* **Exercise brief**
Scan the data below for the string "Dörtlü". Copy every line where it appears.

Extracted records:
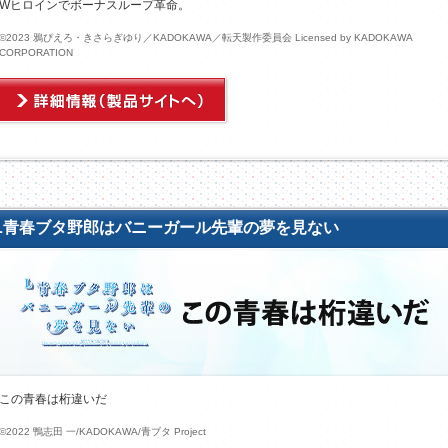
Wヒロインでボーナスループ革命。
©2023 鴉ぴえろ・きさらぎゆり／KADOKAWA／転天製作委員会 Licensed by KADOKAWA
CORPORATION
L青春ブタ野郎はバニーガール先輩の夢を見ない
この青春は桁違いだ
©2022 鴨志田 一/KADOKAWA/青ブタ Project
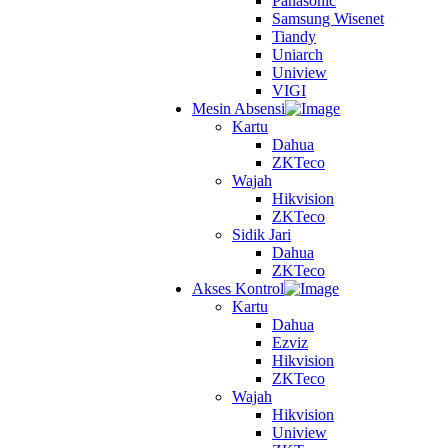
Panasonic
Samsung Wisenet
Tiandy
Uniarch
Uniview
VIGI
Mesin Absensi
Kartu
Dahua
ZKTeco
Wajah
Hikvision
ZKTeco
Sidik Jari
Dahua
ZKTeco
Akses Kontrol
Kartu
Dahua
Ezviz
Hikvision
ZKTeco
Wajah
Hikvision
Uniview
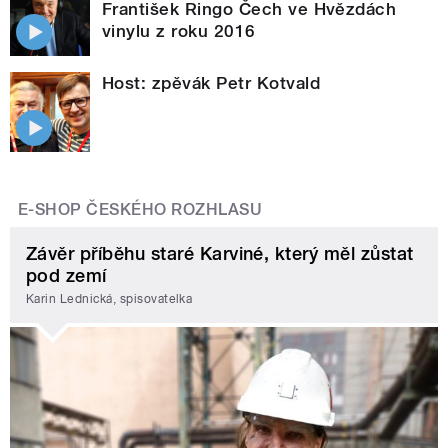
František Ringo Čech ve Hvězdách
vinylu z roku 2016
Host: zpěvák Petr Kotvald
E-SHOP ČESKÉHO ROZHLASU
Závěr příběhu staré Karviné, který měl zůstat
pod zemí
Karin Lednická, spisovatelka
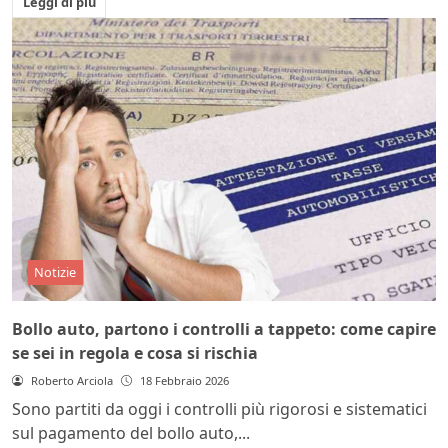
Leggi di più
Notizie
Bollo auto, partono i controlli a tappeto: come capire
se sei in regola e cosa si rischia
Roberto Arciola
18 Febbraio 2026
Sono partiti da oggi i controlli più rigorosi e sistematici
sul pagamento del bollo auto,...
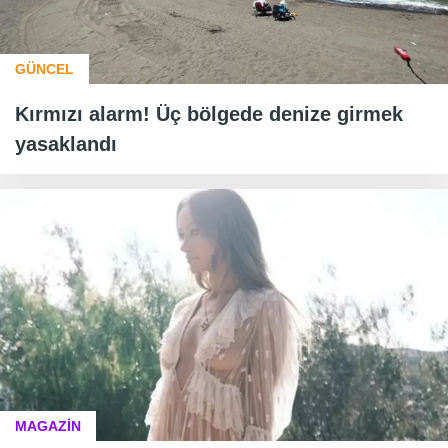
GÜNCEL
Kırmızı alarm! Üç bölgede denize girmek
yasaklandı
MAGAZİN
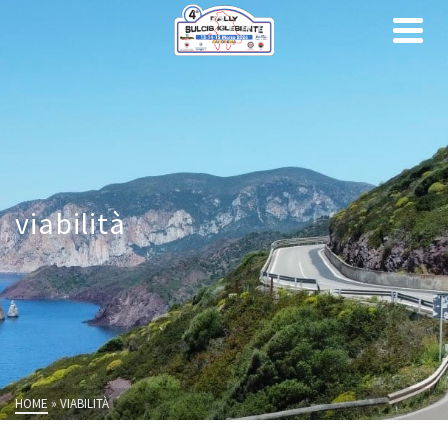
viabilità
HOME
»
VIABILITÀ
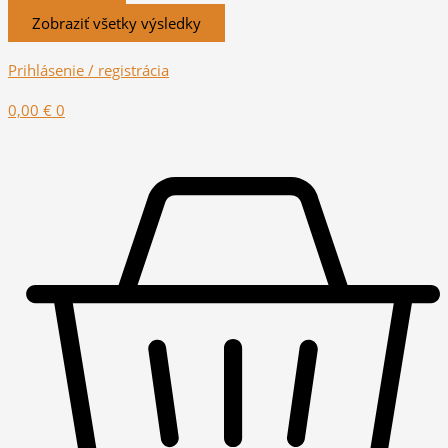
Zobraziť všetky výsledky
Prihlásenie / registrácia
0,00
€
0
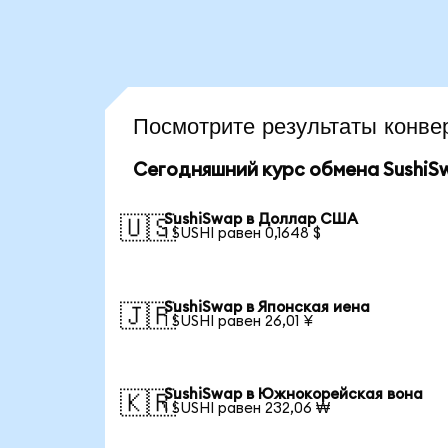
Посмотрите результаты конв
Сегодняшний курс обмена SushiS
SushiSwap в Доллар США
🇺🇸
1 SUSHI равен 0,1648 $
SushiSwap в Японская иена
🇯🇵
1 SUSHI равен 26,01 ¥
SushiSwap в Южнокорейская вона
🇰🇷
1 SUSHI равен 232,06 ₩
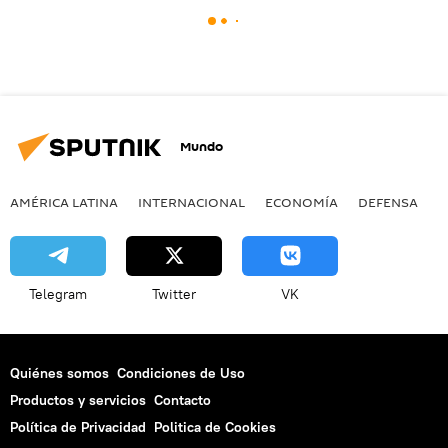
Mundo
AMÉRICA LATINA
INTERNACIONAL
ECONOMÍA
DEFENSA
M
Telegram
Twitter
VK
Quiénes somos
Condiciones de Uso
Productos y servicios
Contacto
Política de Privacidad
Politica de Cookies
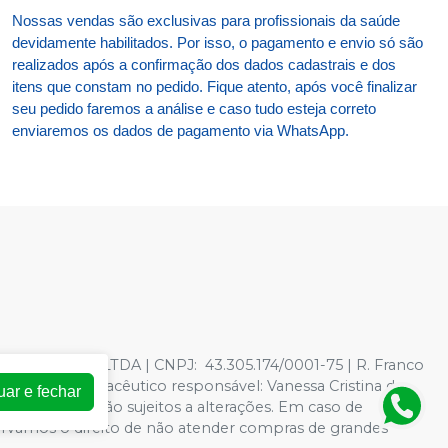
Nossas vendas são exclusivas para profissionais da saúde
devidamente habilitados. Por isso, o pagamento e envio só são
realizados após a confirmação dos dados cadastrais e dos
itens que constam no pedido. Fique atento, após você finalizar
seu pedido faremos a análise e caso tudo esteja correto
enviaremos os dados de pagamento via WhatsApp.
TOLOGICOS LTDA | CNPJ: 43.305.174/0001-75 | R. Franco
278597 - Farmacêutico responsável: Vanessa Cristina de
uar e fechar
oja virtual estão sujeitos a alterações. Em caso de
servamos o direito de não atender compras de grandes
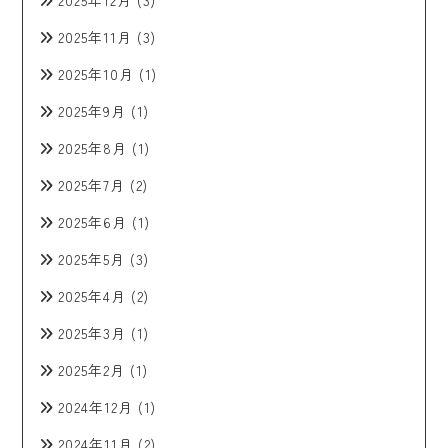
2025年11月
(3)
2025年10月
(1)
2025年9月
(1)
2025年8月
(1)
2025年7月
(2)
2025年6月
(1)
2025年5月
(3)
2025年4月
(2)
2025年3月
(1)
2025年2月
(1)
2024年12月
(1)
2024年11月
(2)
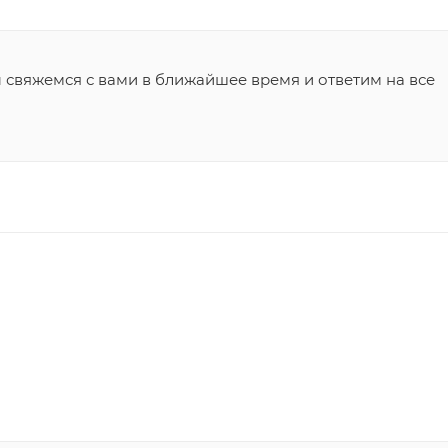
ы свяжемся с вами в ближайшее время и ответим на все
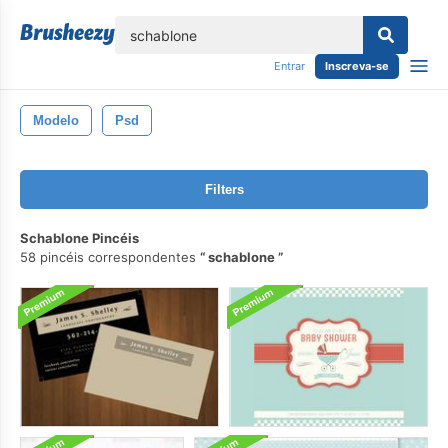
echar
Entrar
Inscreva-se
Modelo
Psd
Filters
Schablone Pincéis
58 pincéis correspondentes
schablone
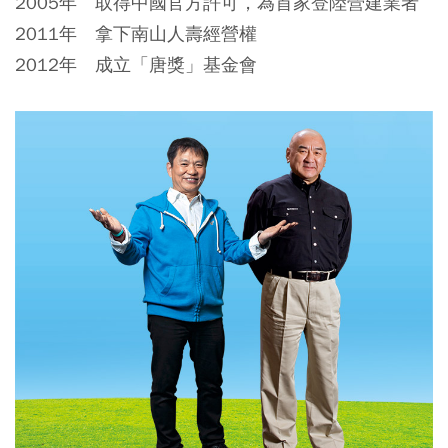
2005年 取得中國官方許可，為首家登陸營建業者
2011年 拿下南山人壽經營權
2012年 成立「唐獎」基金會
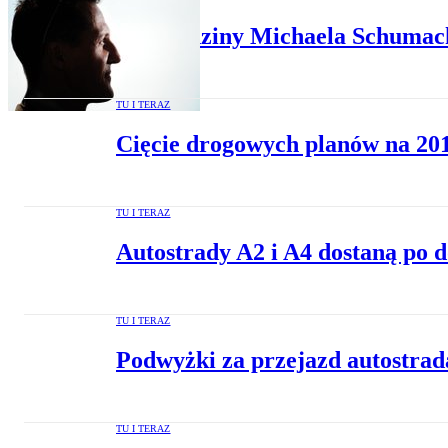
50. urodziny Michaela Schumach
TU I TERAZ
Cięcie drogowych planów na 201
TU I TERAZ
Autostrady A2 i A4 dostaną po 
TU I TERAZ
Podwyżki za przejazd autostrad
TU I TERAZ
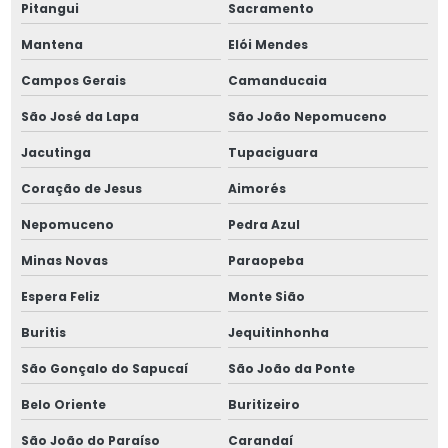
Pitangui
Sacramento
Porca km 15
Mantena
Elói Mendes
Porca km 16
Campos Gerais
Camanducaia
São José da Lapa
São João Nepomuceno
Porca km 17
Jacutinga
Tupaciguara
Porca km 18
Coração de Jesus
Aimorés
Porca km 19
Nepomuceno
Pedra Azul
Porca km 20
Minas Novas
Paraopeba
Espera Feliz
Monte Sião
Porca km 22
Buritis
Jequitinhonha
Porca km 23
São Gonçalo do Sapucaí
São João da Ponte
Porca km 26
Belo Oriente
Buritizeiro
Porca km inox
São João do Paraíso
Carandaí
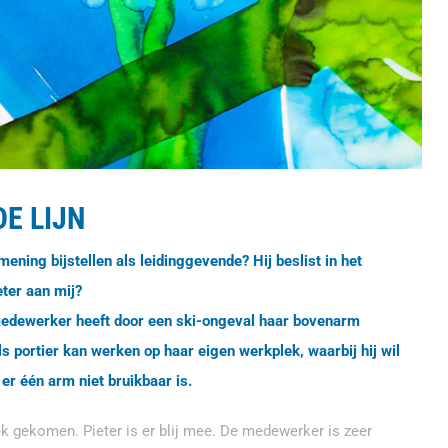
E LIJN
mening bijstellen als leidinggevende? Hij beslist in het
ter aan mij?
medewerker heeft door een ski-ongeval haar bovenarm
s portier kan werken op haar eigen werkplek, waarbij hij wil
r één arm niet bruikbaar is.
k gekomen. Pieter is er blij mee. De medewerker is zeer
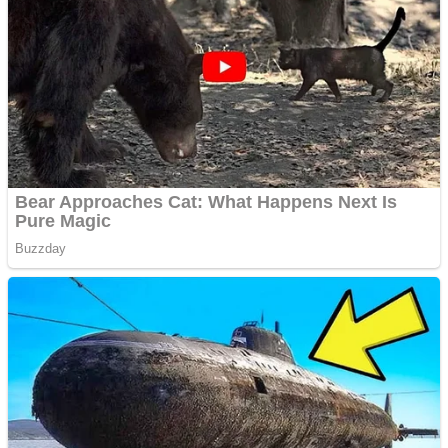
Pastorul Liviu Radu a
trecut la Domnul
Anchetă incendiară la
Gherla, polițist acuzat de
abuz în serviciu
Covid-19: 755 de cazuri
noi în România
Răcitor de apă CW5000
pentru freze cu laser fără
metale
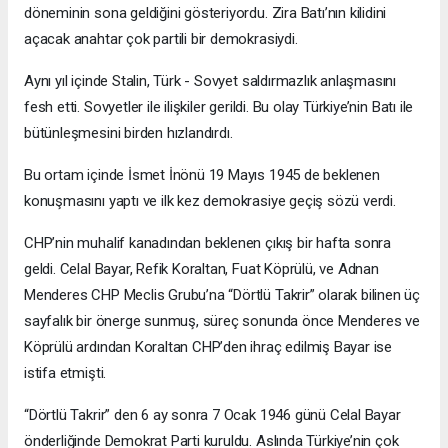
döneminin sona geldiğini gösteriyordu. Zira Batı’nın kilidini
açacak anahtar çok partili bir demokrasiydi.
Aynı yıl içinde Stalin, Türk - Sovyet saldırmazlık anlaşmasını
fesh etti. Sovyetler ile ilişkiler gerildi. Bu olay Türkiye’nin Batı ile
bütünleşmesini birden hızlandırdı.
Bu ortam içinde İsmet İnönü 19 Mayıs 1945 de beklenen
konuşmasını yaptı ve ilk kez demokrasiye geçiş sözü verdi.
CHP’nin muhalif kanadından beklenen çıkış bir hafta sonra
geldi. Celal Bayar, Refik Koraltan, Fuat Köprülü, ve Adnan
Menderes CHP Meclis Grubu’na “Dörtlü Takrir” olarak bilinen üç
sayfalık bir önerge sunmuş, süreç sonunda önce Menderes ve
Köprülü ardından Koraltan CHP’den ihraç edilmiş Bayar ise
istifa etmişti.
“Dörtlü Takrir” den 6 ay sonra 7 Ocak 1946 günü Celal Bayar
önderliğinde Demokrat Parti kuruldu. Aslında Türkiye’nin çok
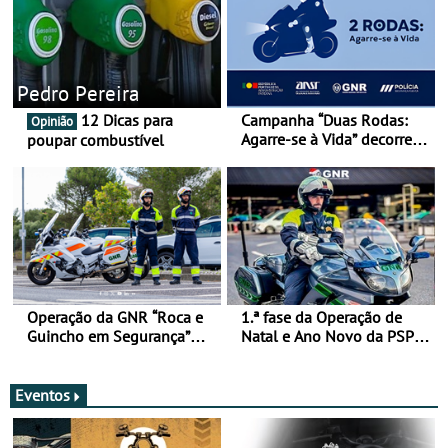
Pedro Pereira
12 Dicas para
Campanha “Duas Rodas:
Opinião
Agarre-se à Vida” decorre
poupar combustível
de 17 a 23 de março
Operação da GNR “Roca e
1.ª fase da Operação de
Guincho em Segurança”
Natal e Ano Novo da PSP e
com resultados que
GNR menos trágica
merecem reflexão
Eventos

* **Answer to this exercise**
Menderes CHP Meclis Grubu’na “Dörtlü Takrir” olarak bilinen üç
“Dörtlü Takrir” den 6 ay sonra 7 Ocak 1946 günü Celal Bayar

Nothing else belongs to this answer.